Son ami Gustave était auprès de lui: une mère n'aurait pas eu des soins plus attentifs. Je voyais sur cette bonne figure passer tous les nuages de l'inquiétude.

—Alphonse, à quoi donc pensez-vous? Vous oubliez que vous nous avez promis d'être gai; le moment est venu de faire chanter la reine Pomaré.

L'intention était assurément très-bonne; mais il avait parlé très-haut: Lise l'entendit, et trouvant sans doute cette façon de disposer d'elle un peu cavalière, elle fronça les sourcils. M. Gustave vint à elle, l'air riant et sans se douter le moins du monde de ses dispositions.

—Voulez-vous, mademoiselle, être assez aimable pour nous chanter quelque chose?

Non, dit Lise assez sèchement; je suis beaucoup moins drôle que vous ne croyez.

M. Alphonse R.... vint se joindre à son ami, d'une manière si gracieuse, qu'il m'eût semblé de mauvais goût de se faire prier davantage.

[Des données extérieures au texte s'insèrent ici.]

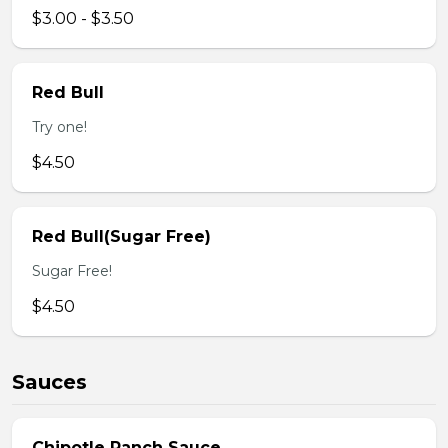
$3.00 - $3.50
Red Bull
Try one!
$4.50
Red Bull(Sugar Free)
Sugar Free!
$4.50
Sauces
Chipotle Ranch Sauce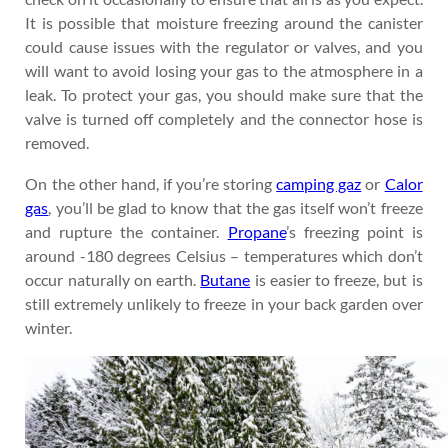
It is possible that moisture freezing around the canister
could cause issues with the regulator or valves, and you
will want to avoid losing your gas to the atmosphere in a
leak. To protect your gas, you should make sure that the
valve is turned off completely and the connector hose is
removed.
On the other hand, if you’re storing
camping gaz
or
Calor
gas
, you’ll be glad to know that the gas itself won’t freeze
and rupture the container.
Propane
’s freezing point is
around -180 degrees Celsius – temperatures which don’t
occur naturally on earth.
Butane
is easier to freeze, but is
still extremely unlikely to freeze in your back garden over
winter.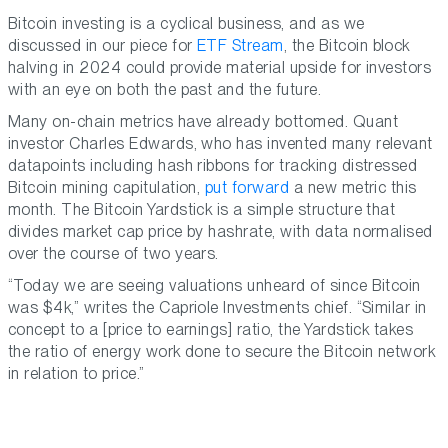
Bitcoin investing is a cyclical business, and as we
discussed in our piece for
ETF Stream
, the Bitcoin block
halving in 2024 could provide material upside for investors
with an eye on both the past and the future.
Many on-chain metrics have already bottomed. Quant
investor Charles Edwards, who has invented many relevant
datapoints including hash ribbons for tracking distressed
Bitcoin mining capitulation,
put forward
a new metric this
month. The Bitcoin Yardstick is a simple structure that
divides market cap price by hashrate, with data normalised
over the course of two years.
“Today we are seeing valuations unheard of since Bitcoin
was $4k,” writes the Capriole Investments chief. “Similar in
concept to a [price to earnings] ratio, the Yardstick takes
the ratio of energy work done to secure the Bitcoin network
in relation to price.”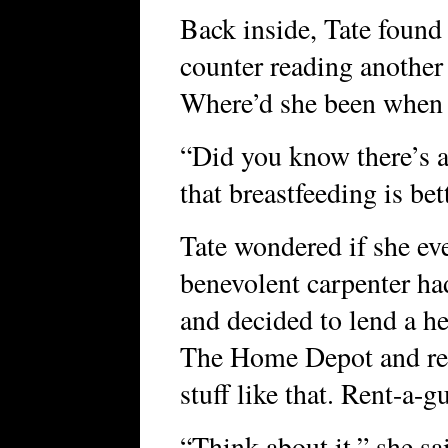
Back inside, Tate found 
counter reading another
Where’d she been when 
“Did you know there’s ac
that breastfeeding is be
Tate wondered if she ev
benevolent carpenter ha
and decided to lend a h
The Home Depot and ren
stuff like that. Rent-a-
“Think about it,” she s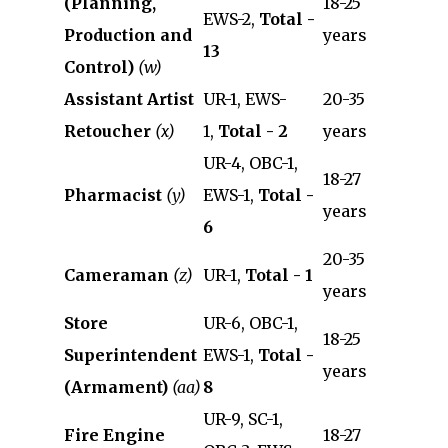
(Planning,
18-25
EWS-2,
Total -
Production and
years
13
Control)
(w)
Assistant Artist
UR-1, EWS-
20-35
Retoucher
(x)
1,
Total - 2
years
UR-4, OBC-1,
18-27
Pharmacist
(y)
EWS-1,
Total -
years
6
20-35
Cameraman
(z)
UR-1,
Total - 1
years
Store
UR-6, OBC-1,
18-25
Superintendent
EWS-1,
Total -
years
(Armament)
(aa)
8
UR-9, SC-1,
Fire Engine
18-27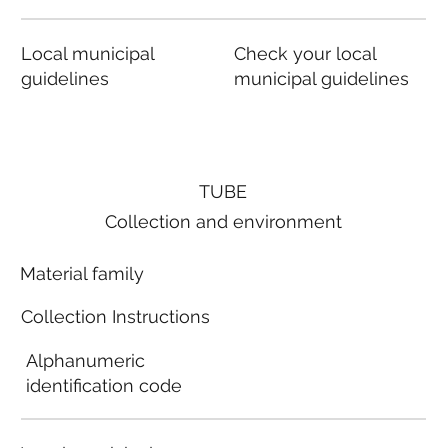
Local municipal
Check your local
guidelines
municipal guidelines
TUBE
Collection and environment
Material family
Collection Instructions
Alphanumeric
identification code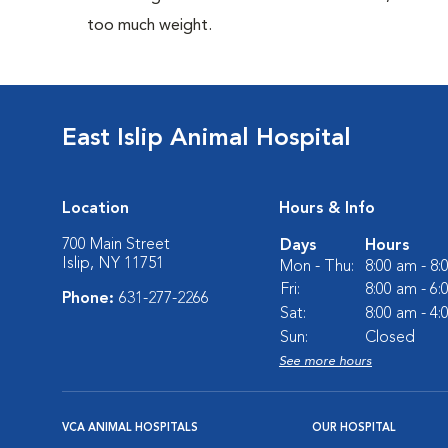
too much weight.
East Islip Animal Hospital
Location
Hours & Info
700 Main Street
Days
Hours
Islip, NY 11751
Mon - Thu:
8:00 am - 8
Fri:
8:00 am - 6
Phone:
631-277-2266
Sat:
8:00 am - 4
Sun:
Closed
See more hours
VCA ANIMAL HOSPITALS
OUR HOSPITAL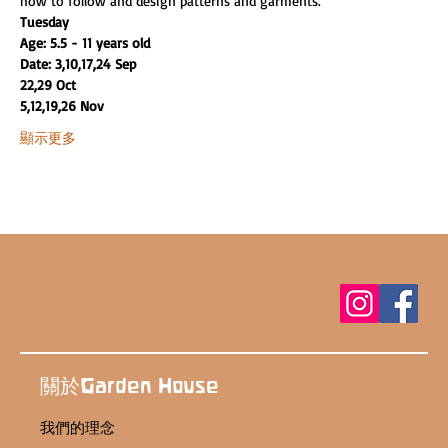
how to follow and design patterns and garments.
Tuesday
Age: 5.5 - 11 years old
Date: 3,10,17,24 Sep
22,29 Oct
5,12,19,26 Nov
顯示更多
關於Garden House
我們的理念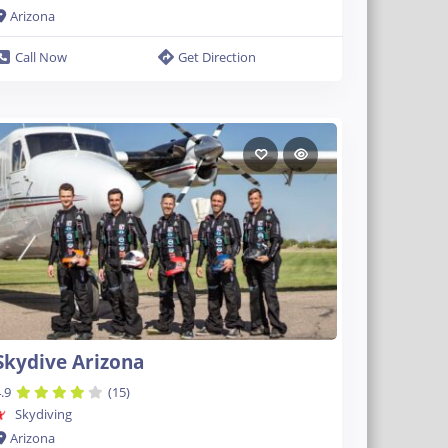
Arizona
Call Now
Get Direction
Skydive Arizona
.9
(15)
Skydiving
Arizona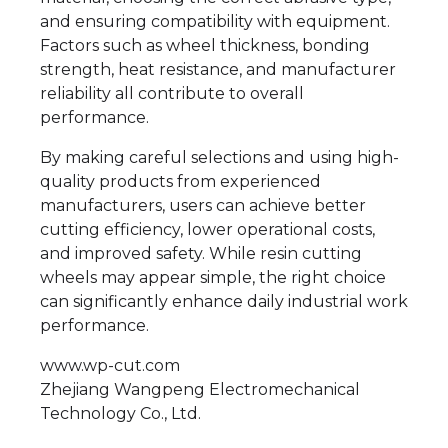
and ensuring compatibility with equipment.
Factors such as wheel thickness, bonding
strength, heat resistance, and manufacturer
reliability all contribute to overall
performance.
By making careful selections and using high-
quality products from experienced
manufacturers, users can achieve better
cutting efficiency, lower operational costs,
and improved safety. While resin cutting
wheels may appear simple, the right choice
can significantly enhance daily industrial work
performance.
www.wp-cut.com
Zhejiang Wangpeng Electromechanical
Technology Co., Ltd.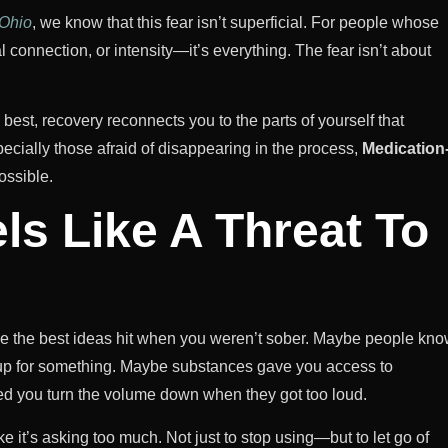
 Ohio
, we know that this fear isn’t superficial. For people whose
al connection, or intensity—it’s everything. The fear isn’t about
ts best, recovery reconnects you to the parts of yourself that
pecially those afraid of disappearing in the process,
Medication
ossible.
ls Like A Threat To
ybe the best ideas hit when you weren’t sober. Maybe people kn
s up for something. Maybe substances gave you access to
d you turn the volume down when they got too loud.
ke it’s asking too much. Not just to stop using—but to let go of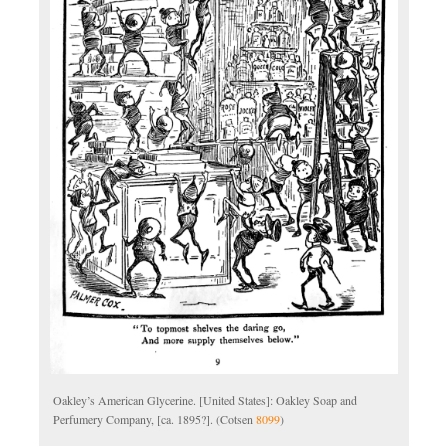
Oakley’s American Glycerine. [United States]: Oakley Soap and
Perfumery Company, [ca. 1895?]. (Cotsen
8099
)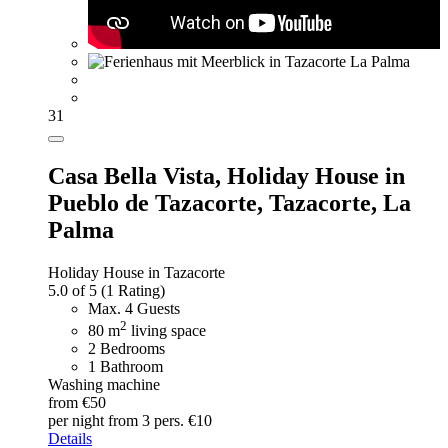
31
Casa Bella Vista,
Holiday House in
Pueblo de Tazacorte, Tazacorte, La
Palma
Holiday House in Tazacorte
5.0 of 5
(1 Rating)
Max. 4 Guests
2
80 m
living space
2 Bedrooms
1 Bathroom
Washing machine
from €50
per night
from 3 pers. €10
Details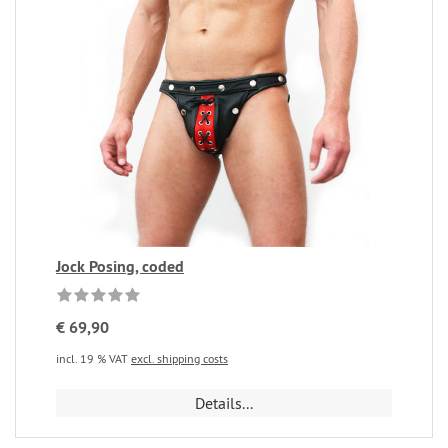
Jock Posing, coded
€ 69,90
incl. 19 % VAT
excl. shipping costs
Details...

—Oh! dis-je à Lise, tu ne peux plus refuser.

—C'est donc pour vous? dit-elle à Alphonse, qui approcha son fauteuil du piano.

Elle chanta avec un entrain, une verve incroyables. Alphonse avait ouvert les yeux et les oreilles; cela paraissait l'amuser beaucoup; Gustave fit mille tendresses de reconnaissance à Lise, qui venait de faire rire son cher ami.